I borrowed Iron Chef Chen Kenichi's Knockout Chinese cookbook from the library and couldn't keep my hands off it. I love the simple recipes with step-by-step pictures and mouth-watering end result to drool on. This book also introduced me to two new pastes, one is Doubanjiang (Sichuan soy bean paste) and the other is Tianmianjiang (sweet noodle sauce). He used these two pastes often in the cookbook especially Doubanjiang. I just bought a bottle of Doubanjiang and couldn't wait to try his recipes. I am eager to find out how Doubanjiang tastes like, with the new paste, I guess I will have new recipes to share in the future.
For this spicy and sour instant noodle soup, I used his premix sauce (A) but omitted egg and added mini sausages and bean sprouts. I just wanted to taste the instant noodle the way he had when he was a kid. It is an easy way to kick the instant noodle up a notch.

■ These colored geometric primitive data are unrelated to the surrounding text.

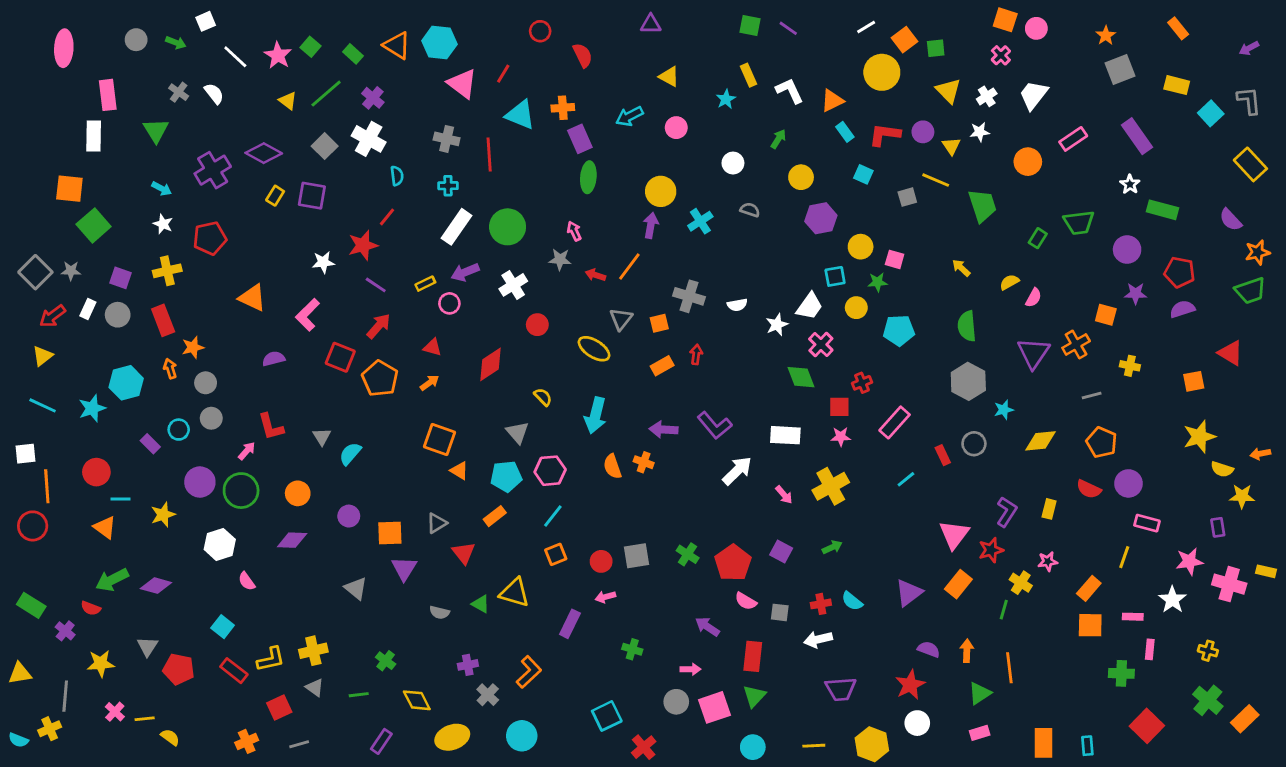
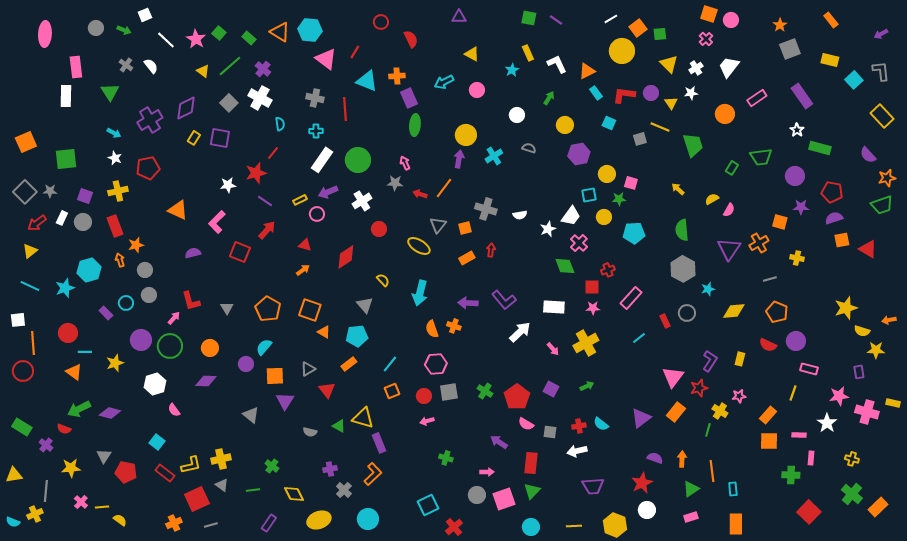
purple diamond: (264, 153) -> (186, 108), turned -55
orange square: (69, 189) -> (26, 142), moved, turned -30
green square: (94, 225) -> (66, 159), turned 35
orange pentagon: (380, 379) -> (268, 309), moved
orange square: (1194, 381) -> (842, 240), moved
cyan semicircle: (350, 454) -> (264, 347), moved
pink hexagon: (550, 471) -> (436, 364), moved
purple rectangle: (570, 624) -> (379, 443), moved, turned -48
red square: (279, 707) -> (197, 499), size x1.4
cyan rectangle: (1087, 746) -> (733, 489), moved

Mixed ingredients (A) in a bowl before pouring in the cooked noodle with soup.
Adapted from Iron Chef Chen Kenichi's Knockout Chinese Cookbook with slight modification:
- 1 package of your favorite instant ramen (I used chicken flavored)
- 2 scallions, minced
- 1 cup of washed bean sprouts
- 3 mini sausages
- 2 tsp. rice vinegar
- 1 tsp. soy sauce
- 1 Tbsp. chili oil
- 1/2 tsp. sesame oil
- Dash of pepper
1. Mince scallions and place in a bowl. Add (A) and instant ramen flavoring.
2. Boil ramen noodles in approximately 2 cups of water and add mini sausages to heat it up. When noodle is almost done, add in the bean sprout to quickly blanch it.
3. Pour into the prepared bowl and stir-well before eating.